Report each line of the data that has "тіркеуге" somewhere in it.

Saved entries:
- - -
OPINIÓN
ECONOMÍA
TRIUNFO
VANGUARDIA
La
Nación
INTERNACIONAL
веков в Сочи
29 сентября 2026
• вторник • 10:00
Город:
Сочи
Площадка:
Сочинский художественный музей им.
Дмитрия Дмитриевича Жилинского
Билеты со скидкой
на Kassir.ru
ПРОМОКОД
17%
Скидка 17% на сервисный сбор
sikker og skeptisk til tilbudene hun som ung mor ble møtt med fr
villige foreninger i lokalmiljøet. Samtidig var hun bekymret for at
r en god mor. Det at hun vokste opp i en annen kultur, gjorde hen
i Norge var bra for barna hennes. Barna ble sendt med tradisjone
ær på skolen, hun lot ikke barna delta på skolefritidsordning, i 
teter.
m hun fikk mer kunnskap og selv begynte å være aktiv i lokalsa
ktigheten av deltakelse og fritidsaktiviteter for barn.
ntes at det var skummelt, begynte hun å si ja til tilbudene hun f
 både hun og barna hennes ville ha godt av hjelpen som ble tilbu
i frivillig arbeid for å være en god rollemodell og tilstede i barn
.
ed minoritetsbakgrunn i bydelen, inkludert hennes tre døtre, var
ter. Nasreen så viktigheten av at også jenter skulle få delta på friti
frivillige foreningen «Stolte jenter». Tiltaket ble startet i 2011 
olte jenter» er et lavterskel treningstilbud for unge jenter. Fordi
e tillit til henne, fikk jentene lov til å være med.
- - -
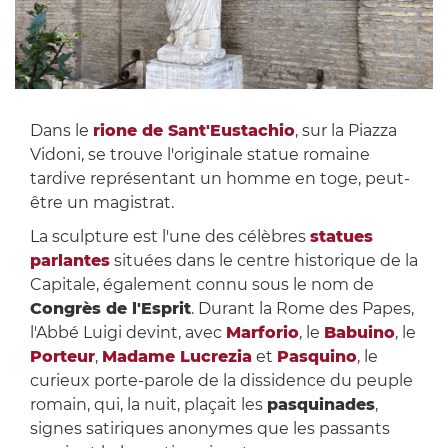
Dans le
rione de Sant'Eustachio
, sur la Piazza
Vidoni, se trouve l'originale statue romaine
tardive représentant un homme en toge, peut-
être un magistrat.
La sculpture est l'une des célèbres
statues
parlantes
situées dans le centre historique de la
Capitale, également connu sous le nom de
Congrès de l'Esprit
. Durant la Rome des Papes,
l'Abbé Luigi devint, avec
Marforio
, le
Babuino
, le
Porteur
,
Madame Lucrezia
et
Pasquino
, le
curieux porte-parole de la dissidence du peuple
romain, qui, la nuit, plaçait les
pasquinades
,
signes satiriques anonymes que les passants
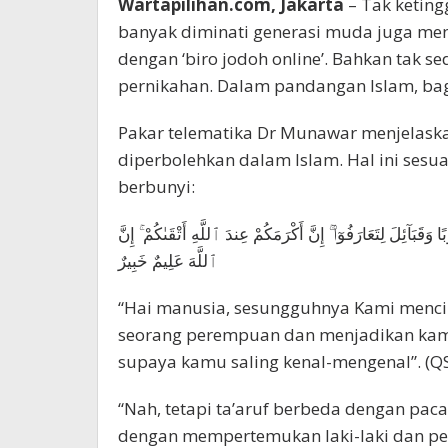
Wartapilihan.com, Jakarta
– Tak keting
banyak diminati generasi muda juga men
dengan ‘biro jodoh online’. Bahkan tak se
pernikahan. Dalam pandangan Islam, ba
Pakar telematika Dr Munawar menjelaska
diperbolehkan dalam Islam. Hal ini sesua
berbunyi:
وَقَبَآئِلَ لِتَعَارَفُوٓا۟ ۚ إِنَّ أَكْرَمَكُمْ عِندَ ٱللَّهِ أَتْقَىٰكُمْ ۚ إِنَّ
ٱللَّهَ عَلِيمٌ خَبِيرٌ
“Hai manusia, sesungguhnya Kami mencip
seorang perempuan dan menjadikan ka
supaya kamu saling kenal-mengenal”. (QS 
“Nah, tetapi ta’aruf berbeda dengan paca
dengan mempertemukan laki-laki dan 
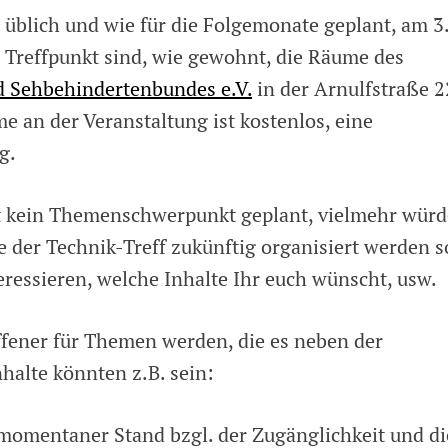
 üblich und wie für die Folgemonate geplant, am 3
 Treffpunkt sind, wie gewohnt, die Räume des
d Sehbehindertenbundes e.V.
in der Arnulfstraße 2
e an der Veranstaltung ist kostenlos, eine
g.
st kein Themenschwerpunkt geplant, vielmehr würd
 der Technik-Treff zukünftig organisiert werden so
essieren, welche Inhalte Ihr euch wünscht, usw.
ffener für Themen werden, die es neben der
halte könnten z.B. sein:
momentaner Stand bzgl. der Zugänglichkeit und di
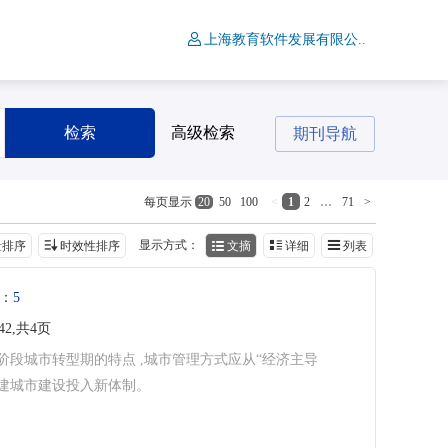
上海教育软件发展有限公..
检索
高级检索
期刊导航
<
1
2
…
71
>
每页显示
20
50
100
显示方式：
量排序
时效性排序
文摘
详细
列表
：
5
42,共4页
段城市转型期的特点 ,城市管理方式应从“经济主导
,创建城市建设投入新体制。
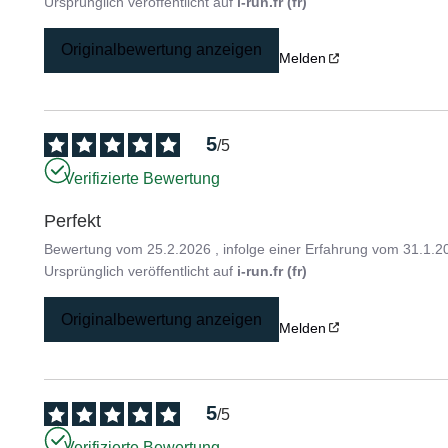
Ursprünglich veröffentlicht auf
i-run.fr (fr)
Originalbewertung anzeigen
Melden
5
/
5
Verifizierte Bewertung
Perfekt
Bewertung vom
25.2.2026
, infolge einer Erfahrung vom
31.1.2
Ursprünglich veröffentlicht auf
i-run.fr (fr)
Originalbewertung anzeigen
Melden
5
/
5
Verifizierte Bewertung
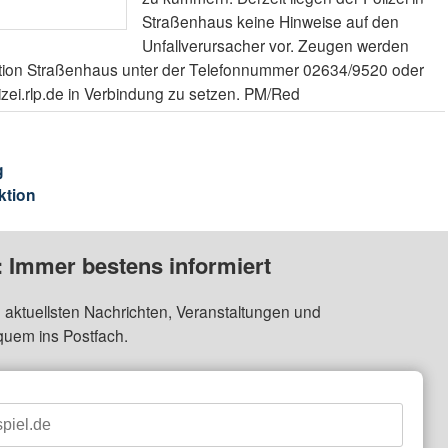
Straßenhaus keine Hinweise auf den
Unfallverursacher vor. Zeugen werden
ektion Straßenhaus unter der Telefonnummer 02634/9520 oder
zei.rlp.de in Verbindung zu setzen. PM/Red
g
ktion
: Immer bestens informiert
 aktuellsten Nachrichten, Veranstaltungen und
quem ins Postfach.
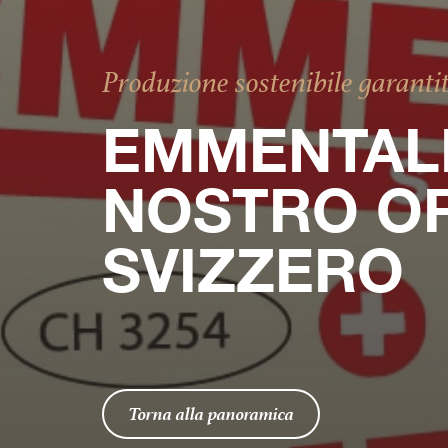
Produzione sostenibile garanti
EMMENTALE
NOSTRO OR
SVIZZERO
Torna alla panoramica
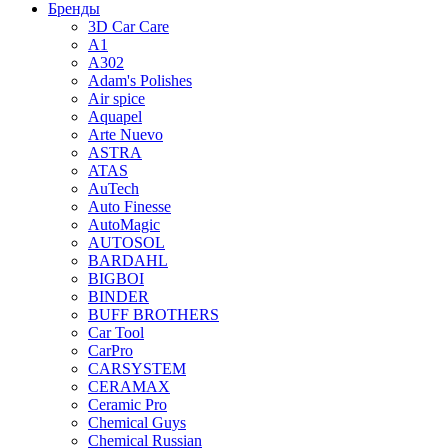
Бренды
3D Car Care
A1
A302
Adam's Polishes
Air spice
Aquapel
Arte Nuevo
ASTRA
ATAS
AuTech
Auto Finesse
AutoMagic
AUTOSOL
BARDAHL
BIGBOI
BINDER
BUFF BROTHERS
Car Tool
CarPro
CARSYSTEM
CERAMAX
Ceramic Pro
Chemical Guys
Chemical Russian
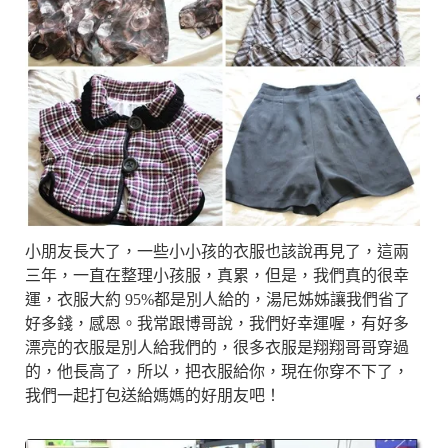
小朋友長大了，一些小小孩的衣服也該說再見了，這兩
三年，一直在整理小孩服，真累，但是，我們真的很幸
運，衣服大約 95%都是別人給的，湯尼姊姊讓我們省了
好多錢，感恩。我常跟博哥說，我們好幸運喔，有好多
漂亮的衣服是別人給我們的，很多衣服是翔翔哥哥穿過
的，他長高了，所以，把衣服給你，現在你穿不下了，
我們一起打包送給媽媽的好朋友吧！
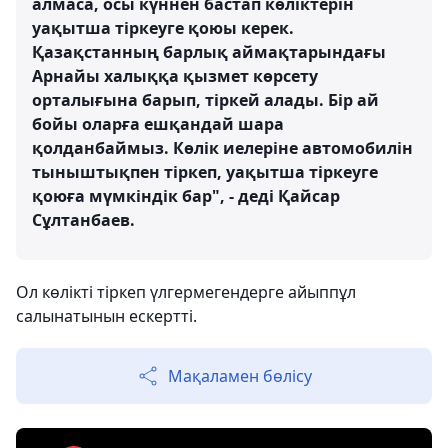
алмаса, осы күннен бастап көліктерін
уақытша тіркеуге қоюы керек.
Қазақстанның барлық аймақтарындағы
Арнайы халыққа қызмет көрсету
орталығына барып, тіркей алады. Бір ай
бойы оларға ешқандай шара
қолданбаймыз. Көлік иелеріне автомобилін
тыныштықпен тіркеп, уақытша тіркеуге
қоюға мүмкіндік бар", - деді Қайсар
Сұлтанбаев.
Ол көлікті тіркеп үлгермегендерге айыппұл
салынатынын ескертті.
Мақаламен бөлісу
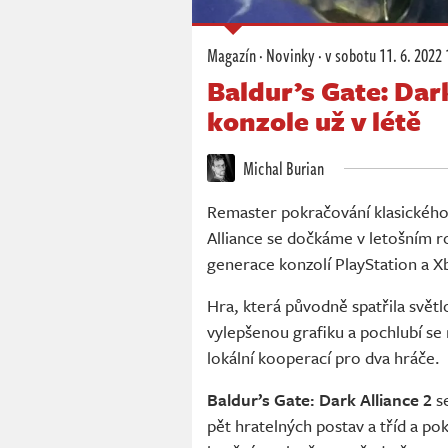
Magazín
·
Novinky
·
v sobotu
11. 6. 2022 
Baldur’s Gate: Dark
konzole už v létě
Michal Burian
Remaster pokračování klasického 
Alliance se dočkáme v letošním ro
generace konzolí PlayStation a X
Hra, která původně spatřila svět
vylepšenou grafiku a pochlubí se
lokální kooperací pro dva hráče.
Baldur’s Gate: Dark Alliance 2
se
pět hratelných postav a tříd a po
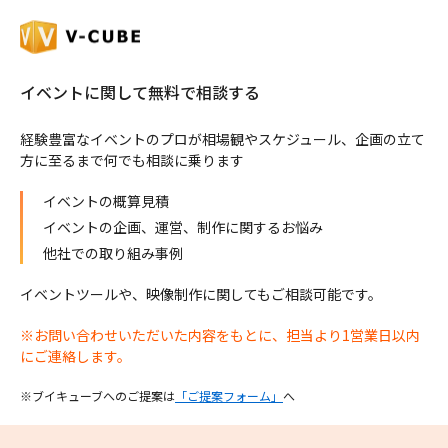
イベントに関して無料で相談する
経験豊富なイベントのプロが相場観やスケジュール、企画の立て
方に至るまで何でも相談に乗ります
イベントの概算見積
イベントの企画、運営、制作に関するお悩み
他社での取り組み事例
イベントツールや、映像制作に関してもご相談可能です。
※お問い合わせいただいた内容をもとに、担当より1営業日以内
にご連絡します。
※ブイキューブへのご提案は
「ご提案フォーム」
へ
- - -
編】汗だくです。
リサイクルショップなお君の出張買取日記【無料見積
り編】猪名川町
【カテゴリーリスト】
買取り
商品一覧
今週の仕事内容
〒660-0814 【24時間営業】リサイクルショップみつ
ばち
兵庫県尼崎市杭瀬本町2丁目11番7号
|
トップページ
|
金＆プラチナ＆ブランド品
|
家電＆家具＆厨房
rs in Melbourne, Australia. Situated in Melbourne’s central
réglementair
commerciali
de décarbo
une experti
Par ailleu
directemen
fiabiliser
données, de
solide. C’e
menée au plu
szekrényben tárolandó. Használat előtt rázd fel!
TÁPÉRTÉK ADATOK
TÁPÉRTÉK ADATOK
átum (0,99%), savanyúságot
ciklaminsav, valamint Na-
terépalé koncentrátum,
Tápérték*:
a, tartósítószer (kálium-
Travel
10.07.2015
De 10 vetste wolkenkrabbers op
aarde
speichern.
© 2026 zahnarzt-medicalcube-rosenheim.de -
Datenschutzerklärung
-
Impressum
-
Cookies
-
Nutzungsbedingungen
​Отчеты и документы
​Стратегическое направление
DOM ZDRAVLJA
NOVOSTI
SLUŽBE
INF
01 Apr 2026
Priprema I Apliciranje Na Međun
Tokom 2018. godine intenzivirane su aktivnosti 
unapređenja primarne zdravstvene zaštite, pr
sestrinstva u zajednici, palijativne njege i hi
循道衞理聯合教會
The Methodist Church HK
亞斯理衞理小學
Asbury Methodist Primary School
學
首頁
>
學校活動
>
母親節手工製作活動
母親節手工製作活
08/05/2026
- - -
#### WRITTEN ANSWER
уақытша тіркеуге қоюы керек.
тыныштықпен тіркеп, уақытша тіркеуге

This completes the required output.